New clause 3 seeks to place a requirement on local authorities to produce and maintain a childcare inclusion plan. I recognise that the intention of the hon. Member for North West Durham is to assist disabled children to  access a further 15 hours of free childcare under the Bill. As I have stated clearly in Committee, I agree that all families should have access to high-quality, flexible and affordable childcare. I also agree that parents with disabled children should have the same choice and access to high-quality childcare. We want our early years to be inclusive—for children to learn and play together—but I do not agree that the answer is to place a new duty on local authorities to produce and maintain a childcare inclusion plan that sets out a strategy for how disabled children and those with SEN will be assisted to access childcare under the Bill.

The Children and Families Act already requires local authorities to have a local offer, which includes information as to the special educational provision that a local authority expects to be made available to children in its area by relevant childcare providers, and information as to how those providers tailor the childcare on offer to meet the needs of children with SEN. In preparing their local offer, local authorities must consult with the children and young people with SEND and their families to find out what sort of support and services they need. To ensure that the local offer is made available to all, local authorities must publish their offer on the internet and ensure that those families without access to the internet can also see it. The local authority must also tell children and young people and their families how they can find out more about the local offer.

I hope that I have made it clear that I absolutely agree that all eligible children should have access.

Photo of Jess Phillips Jess Phillips Labour, Birmingham, Yardley

Speaking as quite a sharp-elbowed mum of children with SEN, I did not know that any of what the Minister read out existed, so it is clearly not working. My children have been through all sorts of different provision. Wanting this is a bit like Miss World wanting world peace. If the Government actually want it, why do we not do something about it?

Photo of Sam Gyimah Sam Gyimah The Parliamentary Under-Secretary of State for Education

The Children and Families Act which came into force in 2014 was the biggest reform to SEND for 30 years. It is still being embedded in the system and that is precisely my point: we have made significant reforms, which are being embedded. I hope that what I am saying reassures Members. Rather than having another duty on SEND provision for local authorities, let us ensure that the reforms already passed on a cross-party basis become embedded and truly work for children, so that the parents, whether sharp-elbowed or not, may feel reassured that their children will get access to the childcare they need. I therefore hope that the shadow Minister will withdraw her new clauses.

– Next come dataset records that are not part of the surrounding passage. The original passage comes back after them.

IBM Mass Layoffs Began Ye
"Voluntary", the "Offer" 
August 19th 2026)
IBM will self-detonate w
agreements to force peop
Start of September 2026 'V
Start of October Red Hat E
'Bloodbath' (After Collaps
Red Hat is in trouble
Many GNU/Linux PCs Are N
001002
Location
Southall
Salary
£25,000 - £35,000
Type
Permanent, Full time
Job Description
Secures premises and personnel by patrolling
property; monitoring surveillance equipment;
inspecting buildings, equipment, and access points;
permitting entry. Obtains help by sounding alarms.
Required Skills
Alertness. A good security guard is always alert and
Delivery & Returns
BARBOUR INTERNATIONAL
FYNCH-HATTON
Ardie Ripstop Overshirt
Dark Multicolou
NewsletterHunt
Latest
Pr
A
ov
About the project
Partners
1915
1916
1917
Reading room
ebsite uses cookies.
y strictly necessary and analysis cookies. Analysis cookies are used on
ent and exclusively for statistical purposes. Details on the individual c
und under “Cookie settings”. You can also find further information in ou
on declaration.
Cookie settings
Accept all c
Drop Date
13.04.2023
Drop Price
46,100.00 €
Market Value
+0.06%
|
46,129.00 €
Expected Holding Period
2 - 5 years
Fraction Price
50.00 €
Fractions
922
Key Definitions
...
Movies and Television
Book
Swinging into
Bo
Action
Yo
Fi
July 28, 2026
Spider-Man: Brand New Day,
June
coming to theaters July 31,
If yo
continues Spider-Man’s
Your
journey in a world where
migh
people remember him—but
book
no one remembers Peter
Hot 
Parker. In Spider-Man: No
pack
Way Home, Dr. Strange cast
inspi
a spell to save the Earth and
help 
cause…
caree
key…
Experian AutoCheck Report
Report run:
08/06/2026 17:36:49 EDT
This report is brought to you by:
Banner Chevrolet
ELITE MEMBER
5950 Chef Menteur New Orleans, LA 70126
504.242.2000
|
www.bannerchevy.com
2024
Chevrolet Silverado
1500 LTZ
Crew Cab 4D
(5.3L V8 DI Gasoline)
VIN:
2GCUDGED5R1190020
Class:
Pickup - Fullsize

Photo of Pat Glass Pat Glass Shadow Minister (Education) 2:30, 10 December 2015

My hon. Friend the Member for Birmingham, Yardley is right. We have all recognised here that there is a problem. We are not going to change things unless we do something to change them. At the moment, the system simply is not working for parents. The Minister and I agree that the role of SENCOs is crucial. The SENCO in the school and the area SENCO have crucial roles. They are almost the translator between the child and their difficulties and the rest of the provision. They  work in relation to access and admission, to the training of staff and getting access to trained staff, to inclusive practices and, more importantly, to provisions to the curriculum in schools and in childcare. The SENCO is the translator of the curriculum for those children who have difficulties.

Photo of Sam Gyimah Sam Gyimah The Parliamentary Under-Secretary of State for Education

The hon. Lady is arguing that the role of the SENCO is not working—

Photo of Pat Glass Pat Glass Shadow Minister (Education)

No, I am not saying that.

Photo of Sam Gyimah Sam Gyimah The Parliamentary Under-Secretary of State for Education

The hon. Lady is being critical of the system in place for area SENCOs. What gives her confidence that having SENCOs at the provider level would change anything?

Photo of Pat Glass Pat Glass Shadow Minister (Education)

The Minister misunderstands what I am saying. I am saying that the system is not working for disabled children if they are not getting access. I am not criticising the role of SENCOs or area SENCOs. The confidence I have is because I have seen that the role is crucial and huge, not only in translating the curriculum and so on, but in supporting parents. SENCOs have a strong role in supporting parents.

The Minister said that 78% of local authorities have a plan. That means that 22%—that is more than a fifth—do not. I worry about the children living in those local authorities that do not have a plan. I take on board his point on perverse incentives. I would hate to see a situation in which childcare providers, particularly those that are good or outstanding, suddenly decided not to take more children because of a cut-off point. I understand that concern, but I am not sure that that is sufficient reason not to have a requirement in the Bill to ensure that there is at least someone who is suitably trained in a provision or someone who knows where to go to get help.

I have been at it quite a long time, and I remember taking over SEN in an authority where SEN was failing badly. I had absolutely no experience in that. I had worked in school improvement and other areas of education, and I was suddenly asked to take over SEN. SEN has always been and remains something of a secret garden in local authorities. It is the province of all those professionals, such as educational psychologists and clinical psychologists, and is not for people like me.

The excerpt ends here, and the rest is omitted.